A reunião que mudou como penso sobre risco organizacional

Um viés corporativo

O Diretor de Recursos Humanos me olhou do outro lado da mesa e disse algo que ouvi de formas diferentes desde então: "Nós não temos um problema de burnout. Temos um problema de desempenho." Ele não estava errado. Mas tinha a causalidade ao contrário.

 

Eu sei algo sobre sistemas operacionais que não podem falhar.

 

Durante oito anos trabalhei em operações de tráfego aéreo para companhias aéreas nas quais você provavelmente já confiou sua vida: Lufthansa, Air France, Air Canada, Aeroméxico. Nesse mundo, não debatíamos se a fadiga humana era "um problema de pessoas" ou "um problema operacional." Após o desastre de Tenerife em 1977 — onde 583 pessoas morreram em parte porque uma cultura de autoridade inquestionável impediu o copiloto de desafiar uma decisão fatal — a indústria tomou uma decisão: a sustentabilidade humana é um problema de design de sistema.
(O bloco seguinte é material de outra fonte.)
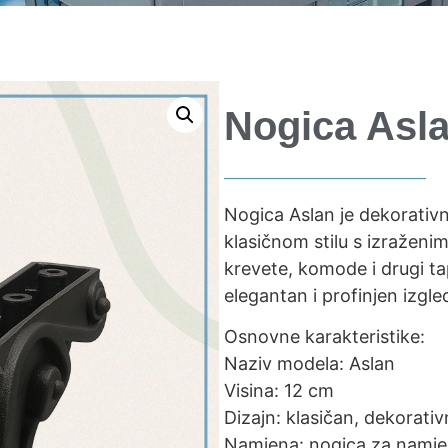
Nogica Asl
Nogica Aslan je dekorativn
klasičnom stilu s izraženim
krevete, komode i drugi tapa
elegantan i profinjen izgle
Osnovne karakteristike:
Naziv modela: Aslan
Visina: 12 cm
Dizajn: klasičan, dekorativ
Namjena: nogica za namješta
Você o engenheira, ou paga o preço.

 

A cultura corporativa tomou a linguagem da aviação: precisão, zero margem de erro, desempenho máximo, e deixou essa lição na pista.

Nove anos trabalhando com executivos. O padrão é sempre o mesmo. Chamo de Teto Invisível — não porque as pessoas colapsam, mas porque param silenciosamente. Não é um tipo de personalidade nem uma fraqueza pessoal. É o teto estrutural que os profissionais de alto desempenho, especialmente as mulheres que carregam múltiplos papéis — atingem quando o sistema em que operam foi projetado para extrair o máximo sem contabilizar o custo biológico dessa extração.

 

A norma ISO 45003, referencial global para gestão da saúde psicológica no trabalho, classifica os riscos psicossociais com o mesmo peso legal que os riscos físicos. Empresas na UE, Austrália e cada vez mais na América do Norte devem demonstrar que gerenciam esses riscos. A maioria não consegue, não porque não se importam, mas porque ninguém lhes ofereceu uma ferramenta de diagnóstico que traduza a realidade emocional em dados operacionais

.

Por isso comecei a mapear, caso a caso, ao longo de oito anos o modo específico como cada perfil se esgota antes que o sistema perceba que algo está errado.

 

O Diretor de RH e eu nos reunimos novamente seis meses depois. Sua empresa havia perdido dois diretores seniores em licença médica prolongada no mesmo trimestre. "Não foi desempenho", ele me disse. "Foi exatamente o que você descreveu".

 

A pergunta que faço a cada equipe de liderança agora não é "quão resilientes são as suas pessoas?" É mais simples e mais difícil: o que o seu sistema está custando a elas, e você tem alguma forma de saber isso antes que apareça no seu balanço?

 

Sistemas que falham não colapsam por falta de talento. Falham porque trataram os limites humanos como uma variável a otimizar, em vez do parâmetro mais crítico do design.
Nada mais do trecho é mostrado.